Document layout analysis data
-------------------------
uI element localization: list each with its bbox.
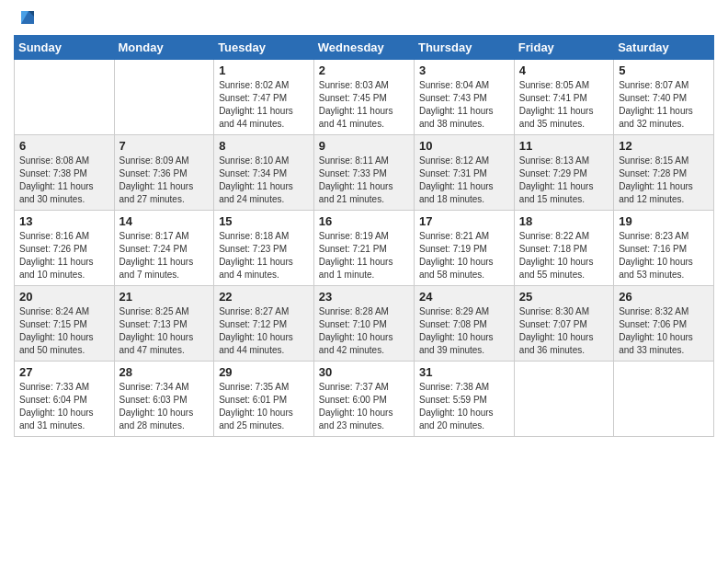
day-info: Sunrise: 8:23 AM Sunset: 7:16 PM Dayligh… [619, 230, 709, 282]
day-info: Sunrise: 8:15 AM Sunset: 7:28 PM Dayligh… [619, 155, 709, 206]
weekday-header-thursday: Thursday [414, 36, 514, 60]
day-info: Sunrise: 8:12 AM Sunset: 7:31 PM Dayligh… [419, 155, 509, 206]
day-info: Sunrise: 8:27 AM Sunset: 7:12 PM Dayligh… [219, 305, 309, 357]
weekday-header-tuesday: Tuesday [214, 36, 314, 60]
day-number: 30 [319, 365, 409, 379]
day-info: Sunrise: 8:29 AM Sunset: 7:08 PM Dayligh… [419, 305, 509, 357]
calendar-cell: 8Sunrise: 8:10 AM Sunset: 7:34 PM Daylig… [214, 135, 314, 211]
calendar-cell: 10Sunrise: 8:12 AM Sunset: 7:31 PM Dayli… [414, 135, 514, 211]
calendar-week-2: 6Sunrise: 8:08 AM Sunset: 7:38 PM Daylig… [15, 135, 714, 211]
day-number: 1 [219, 63, 309, 77]
day-number: 9 [319, 139, 409, 153]
calendar-cell: 14Sunrise: 8:17 AM Sunset: 7:24 PM Dayli… [114, 211, 214, 286]
day-info: Sunrise: 8:11 AM Sunset: 7:33 PM Dayligh… [319, 155, 409, 206]
calendar-cell: 12Sunrise: 8:15 AM Sunset: 7:28 PM Dayli… [614, 135, 714, 211]
day-info: Sunrise: 7:38 AM Sunset: 5:59 PM Dayligh… [419, 381, 509, 432]
day-info: Sunrise: 8:07 AM Sunset: 7:40 PM Dayligh… [619, 79, 709, 131]
day-info: Sunrise: 8:30 AM Sunset: 7:07 PM Dayligh… [519, 305, 609, 357]
weekday-header-row: SundayMondayTuesdayWednesdayThursdayFrid… [15, 36, 714, 60]
day-number: 24 [419, 290, 509, 304]
calendar-cell: 7Sunrise: 8:09 AM Sunset: 7:36 PM Daylig… [114, 135, 214, 211]
day-number: 5 [619, 63, 709, 77]
day-info: Sunrise: 8:19 AM Sunset: 7:21 PM Dayligh… [319, 230, 409, 282]
calendar-cell: 23Sunrise: 8:28 AM Sunset: 7:10 PM Dayli… [313, 286, 414, 362]
calendar-cell: 30Sunrise: 7:37 AM Sunset: 6:00 PM Dayli… [313, 362, 414, 437]
day-number: 18 [519, 214, 609, 228]
day-number: 16 [319, 214, 409, 228]
calendar-cell [15, 60, 115, 135]
logo [14, 9, 36, 28]
calendar-cell: 22Sunrise: 8:27 AM Sunset: 7:12 PM Dayli… [214, 286, 314, 362]
day-info: Sunrise: 8:28 AM Sunset: 7:10 PM Dayligh… [319, 305, 409, 357]
calendar-cell: 19Sunrise: 8:23 AM Sunset: 7:16 PM Dayli… [614, 211, 714, 286]
day-number: 23 [319, 290, 409, 304]
day-info: Sunrise: 8:13 AM Sunset: 7:29 PM Dayligh… [519, 155, 609, 206]
calendar-cell: 1Sunrise: 8:02 AM Sunset: 7:47 PM Daylig… [214, 60, 314, 135]
day-number: 4 [519, 63, 609, 77]
day-number: 14 [119, 214, 210, 228]
day-number: 10 [419, 139, 509, 153]
day-number: 11 [519, 139, 609, 153]
day-number: 20 [19, 290, 109, 304]
day-info: Sunrise: 8:08 AM Sunset: 7:38 PM Dayligh… [19, 155, 109, 206]
calendar-cell: 28Sunrise: 7:34 AM Sunset: 6:03 PM Dayli… [114, 362, 214, 437]
calendar-week-3: 13Sunrise: 8:16 AM Sunset: 7:26 PM Dayli… [15, 211, 714, 286]
calendar-cell: 9Sunrise: 8:11 AM Sunset: 7:33 PM Daylig… [313, 135, 414, 211]
day-info: Sunrise: 8:16 AM Sunset: 7:26 PM Dayligh… [19, 230, 109, 282]
calendar-cell: 24Sunrise: 8:29 AM Sunset: 7:08 PM Dayli… [414, 286, 514, 362]
day-number: 29 [219, 365, 309, 379]
day-info: Sunrise: 8:32 AM Sunset: 7:06 PM Dayligh… [619, 305, 709, 357]
calendar-cell: 15Sunrise: 8:18 AM Sunset: 7:23 PM Dayli… [214, 211, 314, 286]
weekday-header-saturday: Saturday [614, 36, 714, 60]
day-info: Sunrise: 8:09 AM Sunset: 7:36 PM Dayligh… [119, 155, 210, 206]
calendar-cell: 16Sunrise: 8:19 AM Sunset: 7:21 PM Dayli… [313, 211, 414, 286]
calendar-cell [514, 362, 613, 437]
day-number: 17 [419, 214, 509, 228]
weekday-header-friday: Friday [514, 36, 613, 60]
day-info: Sunrise: 7:37 AM Sunset: 6:00 PM Dayligh… [319, 381, 409, 432]
calendar: SundayMondayTuesdayWednesdayThursdayFrid… [14, 35, 714, 437]
day-number: 12 [619, 139, 709, 153]
day-info: Sunrise: 8:03 AM Sunset: 7:45 PM Dayligh… [319, 79, 409, 131]
day-number: 3 [419, 63, 509, 77]
day-info: Sunrise: 8:24 AM Sunset: 7:15 PM Dayligh… [19, 305, 109, 357]
day-info: Sunrise: 8:21 AM Sunset: 7:19 PM Dayligh… [419, 230, 509, 282]
calendar-cell [114, 60, 214, 135]
day-info: Sunrise: 8:02 AM Sunset: 7:47 PM Dayligh… [219, 79, 309, 131]
day-number: 26 [619, 290, 709, 304]
day-number: 2 [319, 63, 409, 77]
logo-icon [16, 7, 36, 28]
calendar-cell: 11Sunrise: 8:13 AM Sunset: 7:29 PM Dayli… [514, 135, 613, 211]
day-number: 22 [219, 290, 309, 304]
weekday-header-monday: Monday [114, 36, 214, 60]
day-number: 15 [219, 214, 309, 228]
calendar-cell: 13Sunrise: 8:16 AM Sunset: 7:26 PM Dayli… [15, 211, 115, 286]
calendar-cell: 25Sunrise: 8:30 AM Sunset: 7:07 PM Dayli… [514, 286, 613, 362]
day-info: Sunrise: 7:35 AM Sunset: 6:01 PM Dayligh… [219, 381, 309, 432]
day-info: Sunrise: 8:10 AM Sunset: 7:34 PM Dayligh… [219, 155, 309, 206]
calendar-cell: 31Sunrise: 7:38 AM Sunset: 5:59 PM Dayli… [414, 362, 514, 437]
calendar-cell: 4Sunrise: 8:05 AM Sunset: 7:41 PM Daylig… [514, 60, 613, 135]
day-info: Sunrise: 8:25 AM Sunset: 7:13 PM Dayligh… [119, 305, 210, 357]
calendar-week-4: 20Sunrise: 8:24 AM Sunset: 7:15 PM Dayli… [15, 286, 714, 362]
calendar-cell: 18Sunrise: 8:22 AM Sunset: 7:18 PM Dayli… [514, 211, 613, 286]
day-number: 28 [119, 365, 210, 379]
day-number: 8 [219, 139, 309, 153]
calendar-cell: 6Sunrise: 8:08 AM Sunset: 7:38 PM Daylig… [15, 135, 115, 211]
calendar-cell [614, 362, 714, 437]
day-number: 6 [19, 139, 109, 153]
day-number: 7 [119, 139, 210, 153]
day-number: 27 [19, 365, 109, 379]
calendar-cell: 2Sunrise: 8:03 AM Sunset: 7:45 PM Daylig… [313, 60, 414, 135]
day-number: 31 [419, 365, 509, 379]
day-number: 21 [119, 290, 210, 304]
calendar-cell: 26Sunrise: 8:32 AM Sunset: 7:06 PM Dayli… [614, 286, 714, 362]
day-info: Sunrise: 8:18 AM Sunset: 7:23 PM Dayligh… [219, 230, 309, 282]
day-info: Sunrise: 8:05 AM Sunset: 7:41 PM Dayligh… [519, 79, 609, 131]
day-info: Sunrise: 7:34 AM Sunset: 6:03 PM Dayligh… [119, 381, 210, 432]
day-number: 25 [519, 290, 609, 304]
day-info: Sunrise: 7:33 AM Sunset: 6:04 PM Dayligh… [19, 381, 109, 432]
weekday-header-wednesday: Wednesday [313, 36, 414, 60]
weekday-header-sunday: Sunday [15, 36, 115, 60]
calendar-cell: 29Sunrise: 7:35 AM Sunset: 6:01 PM Dayli… [214, 362, 314, 437]
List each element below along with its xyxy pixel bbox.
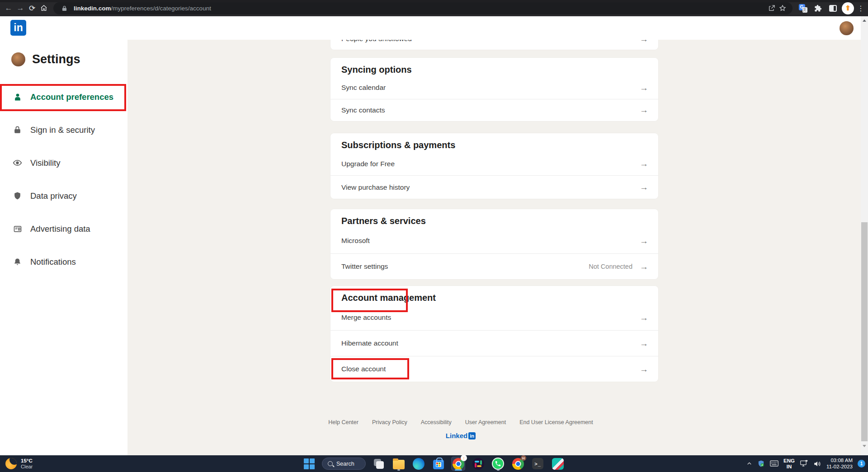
microsoft-store-button[interactable] <box>431 457 445 471</box>
status-badge: Not Connected <box>589 263 632 270</box>
row-twitter-settings[interactable]: Twitter settings Not Connected → <box>330 253 658 279</box>
arrow-right-icon: → <box>640 84 648 92</box>
page-scrollbar[interactable] <box>861 16 868 455</box>
row-merge-accounts[interactable]: Merge accounts → <box>330 305 658 330</box>
back-icon[interactable]: ← <box>3 2 14 14</box>
sidebar-item-label: Advertising data <box>30 224 90 234</box>
row-hibernate-account[interactable]: Hibernate account → <box>330 330 658 356</box>
scroll-down-icon[interactable] <box>861 443 868 449</box>
network-icon[interactable] <box>800 460 808 467</box>
bookmark-star-icon[interactable] <box>777 3 788 14</box>
touch-keyboard-icon[interactable] <box>770 460 778 467</box>
sidebar-item-notifications[interactable]: Notifications <box>0 245 127 278</box>
toolbar-right-group: G文 ⬆ ⋮ <box>797 2 864 14</box>
start-button[interactable] <box>302 457 316 471</box>
weather-moon-icon <box>5 458 17 469</box>
video-editor-icon <box>552 458 564 470</box>
sidebar-item-label: Sign in & security <box>30 125 95 135</box>
address-bar[interactable]: linkedin.com/mypreferences/d/categories/… <box>53 2 793 14</box>
side-panel-icon[interactable] <box>827 2 839 14</box>
search-icon <box>328 461 333 466</box>
edge-icon <box>413 458 425 470</box>
sidebar-item-label: Account preferences <box>30 92 113 102</box>
browser-profile-avatar[interactable]: ⬆ <box>842 2 854 14</box>
language-indicator[interactable]: ENG IN <box>783 458 795 470</box>
video-editor-button[interactable] <box>551 457 565 471</box>
arrow-right-icon: → <box>640 183 648 192</box>
translate-extension-icon[interactable]: G文 <box>797 2 809 14</box>
file-explorer-icon <box>393 460 405 469</box>
section-title: Partners & services <box>330 209 658 228</box>
taskbar-search[interactable]: Search <box>322 458 366 470</box>
taskbar-clock[interactable]: 03:08 AM 11-02-2023 <box>826 458 853 470</box>
tray-chevron-up-icon[interactable] <box>746 461 752 467</box>
footer-link-accessibility[interactable]: Accessibility <box>421 419 452 425</box>
row-close-account[interactable]: Close account → <box>330 356 658 382</box>
chrome-profile-button[interactable]: H <box>511 457 525 471</box>
task-view-button[interactable] <box>372 457 386 471</box>
row-sync-contacts[interactable]: Sync contacts → <box>330 99 658 122</box>
extensions-puzzle-icon[interactable] <box>812 2 824 14</box>
sidebar-item-advertising-data[interactable]: Advertising data <box>0 212 127 245</box>
forward-icon[interactable]: → <box>14 2 26 14</box>
scroll-up-icon[interactable] <box>861 17 868 23</box>
sidebar-nav: Account preferences Sign in & security V… <box>0 80 127 278</box>
footer-linkedin-logo[interactable]: Linked in <box>127 432 827 439</box>
chrome-button-active[interactable]: ↑ <box>451 457 465 471</box>
slack-icon <box>472 458 484 470</box>
sidebar-item-account-preferences[interactable]: Account preferences <box>0 80 127 113</box>
terminal-button[interactable]: >_ <box>531 457 545 471</box>
whatsapp-button[interactable] <box>491 457 505 471</box>
system-tray: ENG IN 03:08 AM 11-02-2023 1 <box>746 455 865 472</box>
arrow-right-icon: → <box>640 339 648 348</box>
linkedin-logo[interactable]: in <box>10 20 26 36</box>
row-people-you-unfollowed[interactable]: People you unfollowed → <box>330 40 658 50</box>
row-sync-calendar[interactable]: Sync calendar → <box>330 77 658 99</box>
card-account-management: Account management Merge accounts → Hibe… <box>330 286 658 382</box>
microsoft-store-icon <box>433 460 444 469</box>
edge-button[interactable] <box>411 457 425 471</box>
section-title: Subscriptions & payments <box>330 133 658 152</box>
settings-heading: Settings <box>11 52 80 66</box>
sidebar-item-data-privacy[interactable]: Data privacy <box>0 179 127 212</box>
sidebar-item-sign-in-security[interactable]: Sign in & security <box>0 113 127 146</box>
row-view-purchase-history[interactable]: View purchase history → <box>330 175 658 199</box>
settings-content: People you unfollowed → Syncing options … <box>127 40 861 455</box>
footer-link-eula[interactable]: End User License Agreement <box>519 419 593 425</box>
sidebar-item-visibility[interactable]: Visibility <box>0 146 127 179</box>
file-explorer-button[interactable] <box>392 457 406 471</box>
taskbar-weather-widget[interactable]: 15°C Clear <box>5 455 33 472</box>
row-upgrade-for-free[interactable]: Upgrade for Free → <box>330 152 658 175</box>
notification-count-badge[interactable]: 1 <box>858 460 865 467</box>
footer-link-privacy-policy[interactable]: Privacy Policy <box>372 419 407 425</box>
clock-date: 11-02-2023 <box>826 464 853 470</box>
sidebar-item-label: Data privacy <box>30 191 77 201</box>
slack-button[interactable] <box>471 457 485 471</box>
volume-icon[interactable] <box>813 460 821 467</box>
profile-avatar[interactable] <box>840 21 854 35</box>
card-partners-services: Partners & services Microsoft → Twitter … <box>330 209 658 279</box>
search-label: Search <box>336 461 354 467</box>
row-microsoft[interactable]: Microsoft → <box>330 228 658 253</box>
card-icon <box>13 224 22 234</box>
windows-start-icon <box>304 458 315 469</box>
windows-security-icon[interactable] <box>757 460 765 467</box>
footer-links: Help Center Privacy Policy Accessibility… <box>127 419 827 425</box>
weather-temperature: 15°C <box>21 458 33 464</box>
browser-toolbar: ← → ⟳ linkedin.com/mypreferences/d/categ… <box>0 0 868 16</box>
footer-link-help-center[interactable]: Help Center <box>328 419 359 425</box>
lock-icon <box>59 3 70 14</box>
taskbar-app-icons: Search ↑ <box>302 455 565 472</box>
footer-link-user-agreement[interactable]: User Agreement <box>465 419 506 425</box>
home-icon[interactable] <box>38 2 50 14</box>
arrow-right-icon: → <box>640 365 648 374</box>
weather-condition: Clear <box>21 464 33 470</box>
reload-icon[interactable]: ⟳ <box>26 2 38 14</box>
share-icon[interactable] <box>766 3 777 14</box>
bell-icon <box>13 257 22 266</box>
screen: ← → ⟳ linkedin.com/mypreferences/d/categ… <box>0 0 868 472</box>
terminal-icon: >_ <box>532 458 543 469</box>
browser-menu-icon[interactable]: ⋮ <box>857 4 864 13</box>
eye-icon <box>13 158 22 168</box>
scrollbar-thumb[interactable] <box>861 222 868 441</box>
-------------------------
What this task involves
Looking at the records above, state the number of lines where the word "card" occurs, and write nothing beyond it.

Response
3